## Work required
Using the entries below, transcribe exactly the line containing "Paraguay Debate presenta" and each line that follows it to the end.

## Records provided
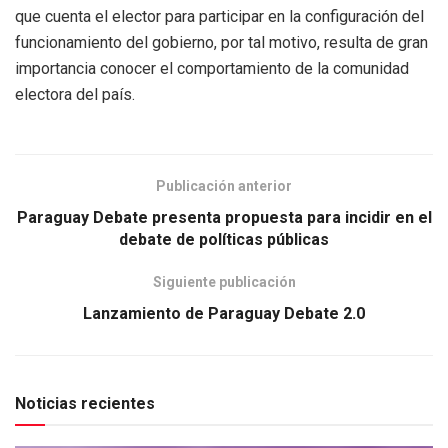
que cuenta el elector para participar en la configuración del
funcionamiento del gobierno, por tal motivo, resulta de gran
importancia conocer el comportamiento de la comunidad
electora del país.
Publicación anterior
Paraguay Debate presenta propuesta para incidir en el
debate de políticas públicas
Siguiente publicación
Lanzamiento de Paraguay Debate 2.0
Noticias recientes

## Task result
Paraguay Debate presenta propuesta para incidir en el
debate de políticas públicas
Siguiente publicación
Lanzamiento de Paraguay Debate 2.0
Noticias recientes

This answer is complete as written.